Some artists create their work for political reasons, “to protest injustice, or to curry favor with the powers that be, as in Stalinist art,” she says. As examples of protest art, she cites Pablo Picasso’s anti-war painting Guernica; Bertolt Brecht’s anti-fascist plays such as Mother Courage and Her Children and The Resistible Rise of Arturo Ui; and George Orwell’s warnings against totalitarianism in his novel 1984 and in his novella Animal Farm.
People who work in the arts seldom admit it, but many are also motivated by a desire for money and fame. For artist Jeff Koons and his team, “clearly a major motive has, at least now, become fame and money,” Winner says.

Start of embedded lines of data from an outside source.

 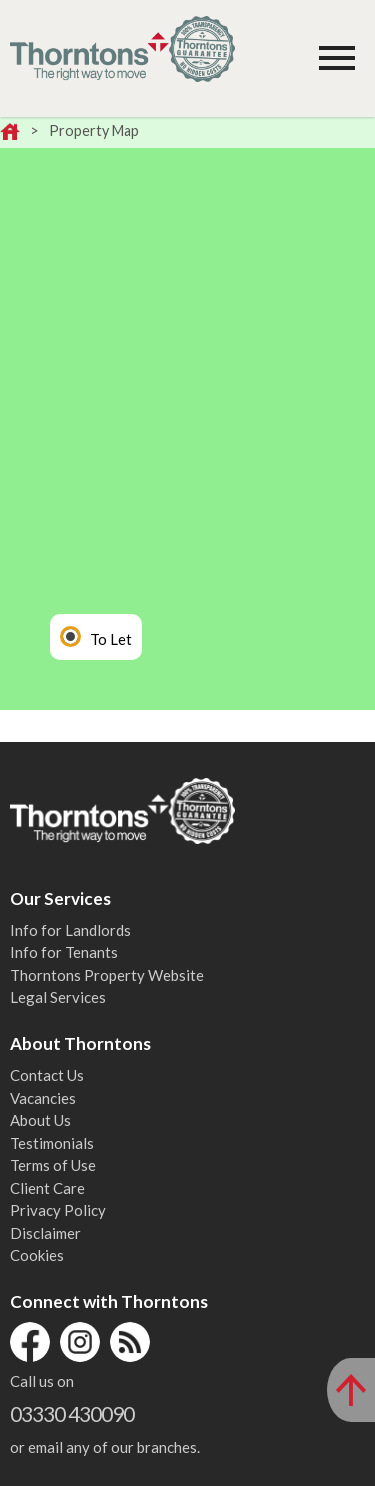 What do you see at coordinates (47, 1075) in the screenshot?
I see `Contact Us` at bounding box center [47, 1075].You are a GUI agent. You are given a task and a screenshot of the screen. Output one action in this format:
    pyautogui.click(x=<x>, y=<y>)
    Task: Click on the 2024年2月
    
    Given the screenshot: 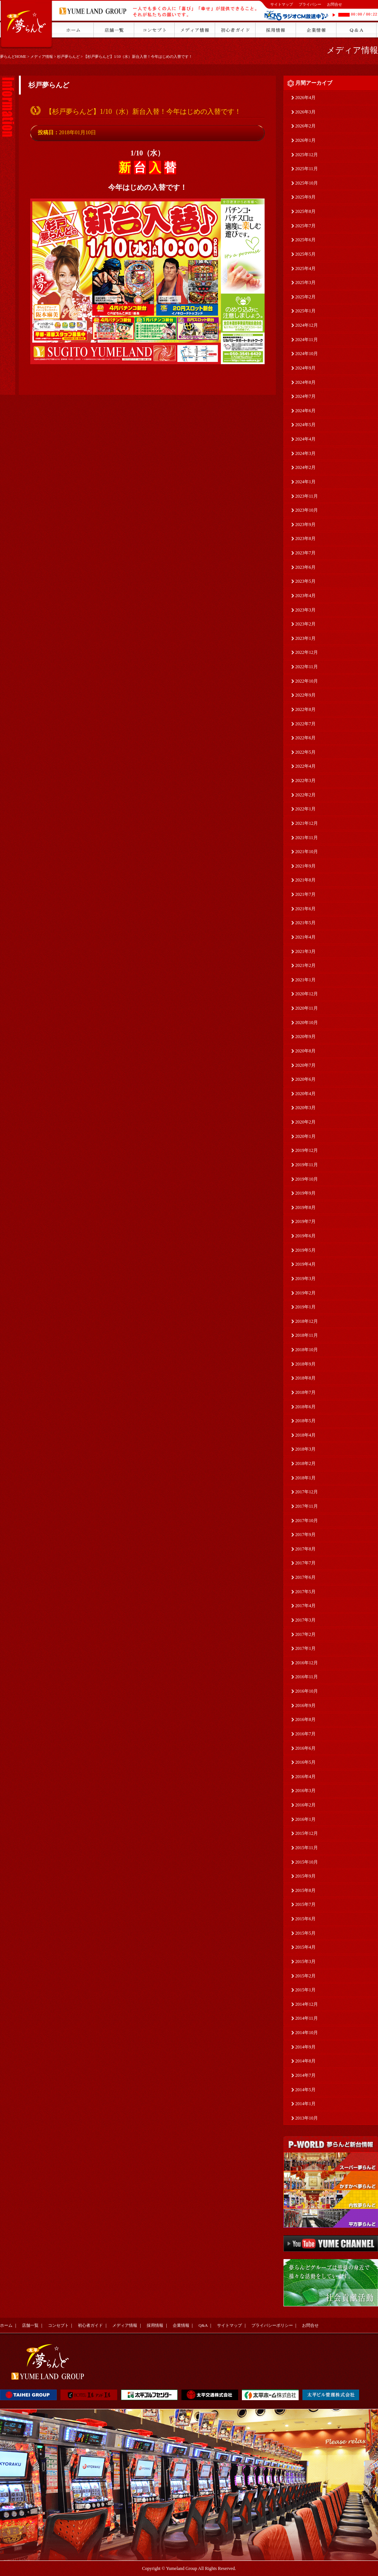 What is the action you would take?
    pyautogui.click(x=305, y=467)
    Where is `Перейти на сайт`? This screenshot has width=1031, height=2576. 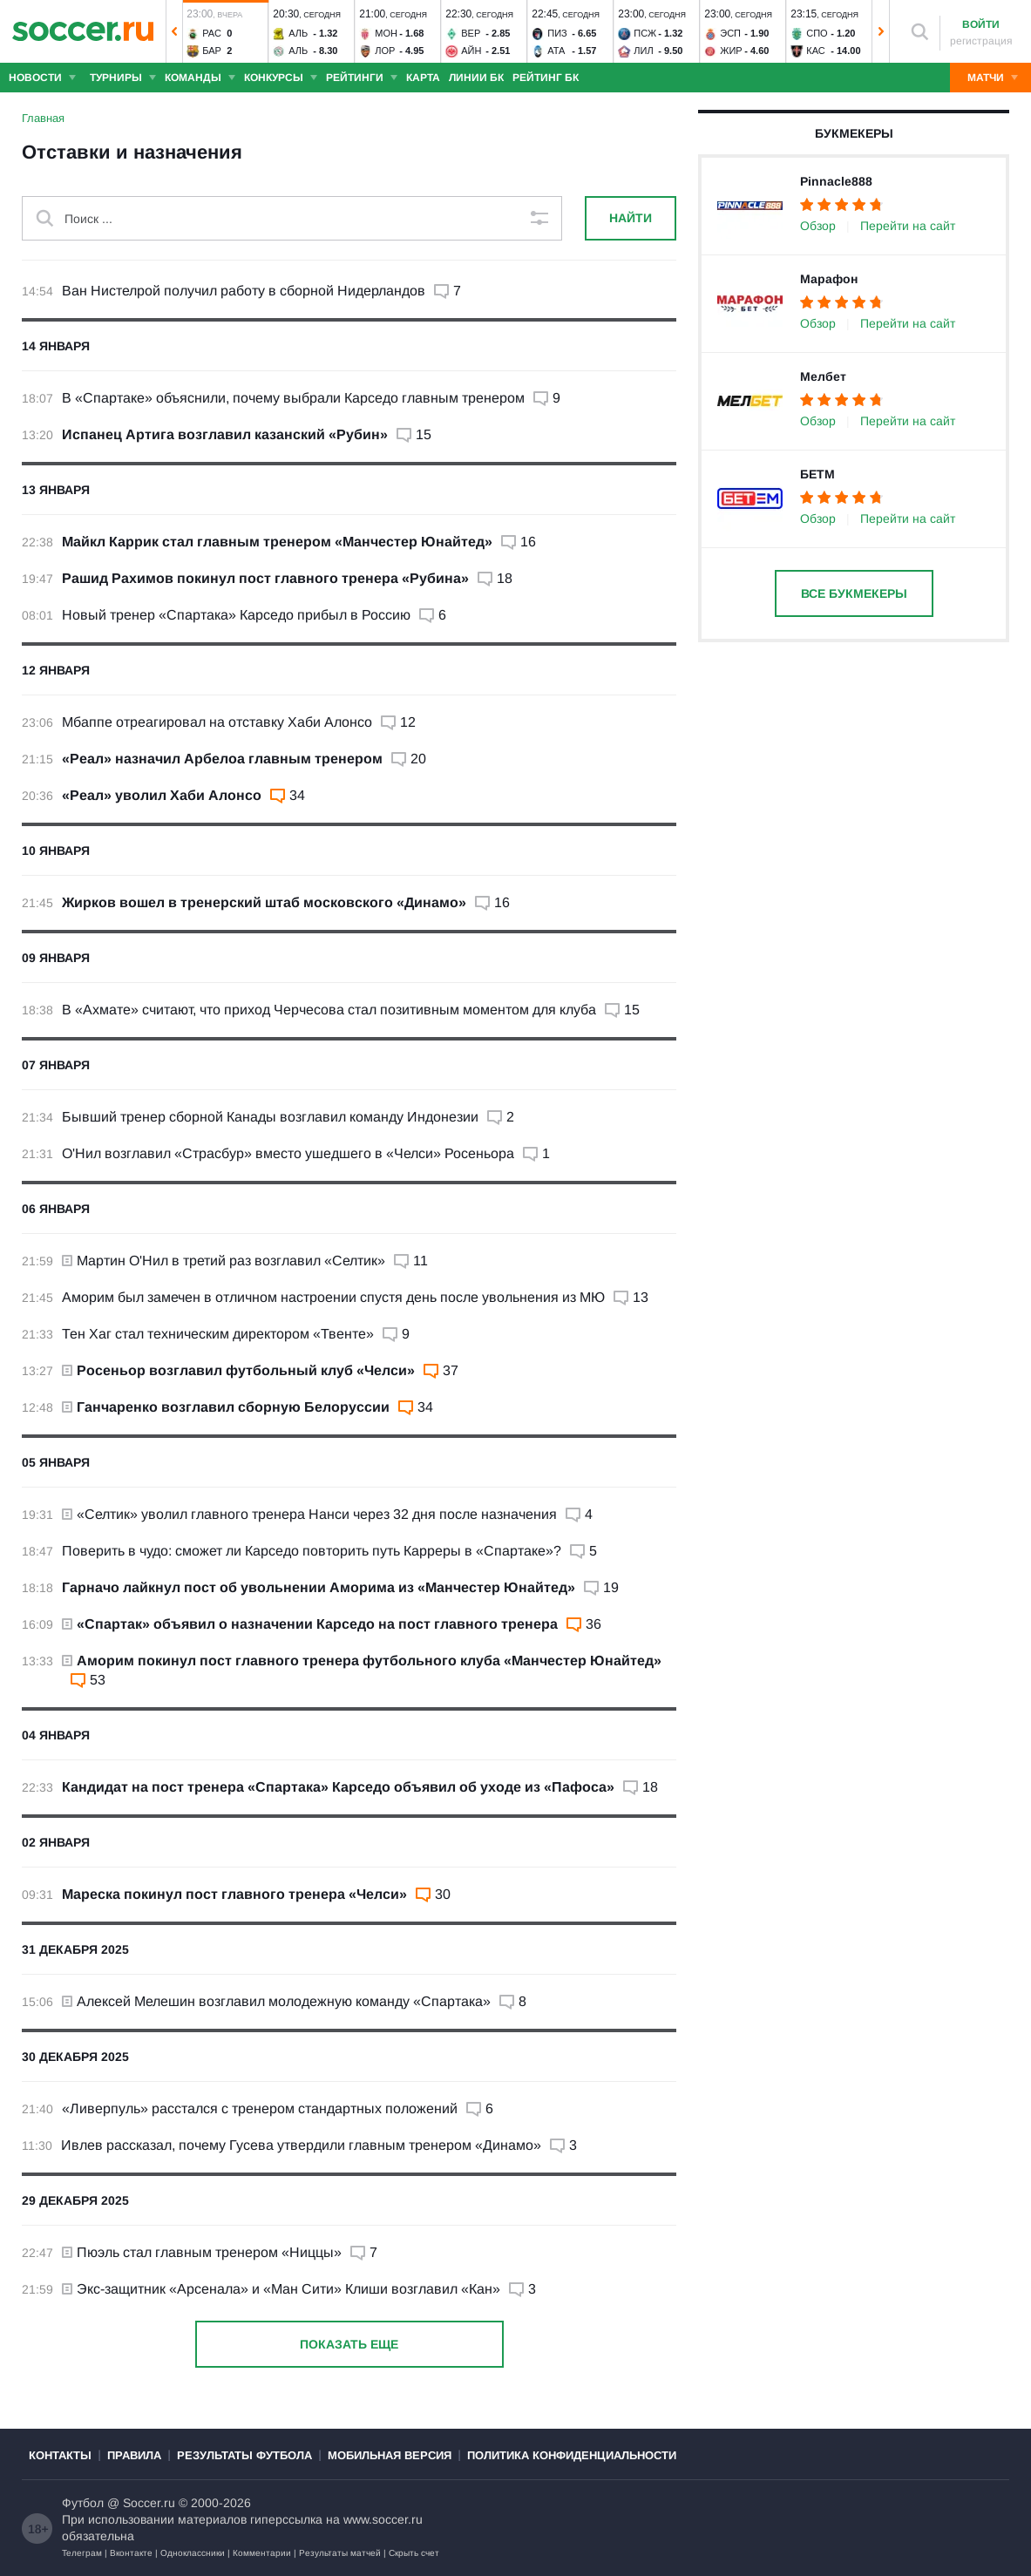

She compares the business-minded Koons to Vincent Van Gogh, who produced more than 900 paintings during his ten-year career but never sold one.
It used to be that when artists talked about inspiration or being inspired, it meant they believed a divine influence had breathed magic into their work.
“I don’t think anyone talks about divine inspiration anymore, which is what the Greeks thought led to creativity,” Winner says. “But certainly people talk about inspiration. Thomas Edison said that genius is one percent inspiration and 99 percent perspiration. Having a vision, or being inspired, is necessary. But I think most artists would agree that a lot of very hard work is involved in creating.”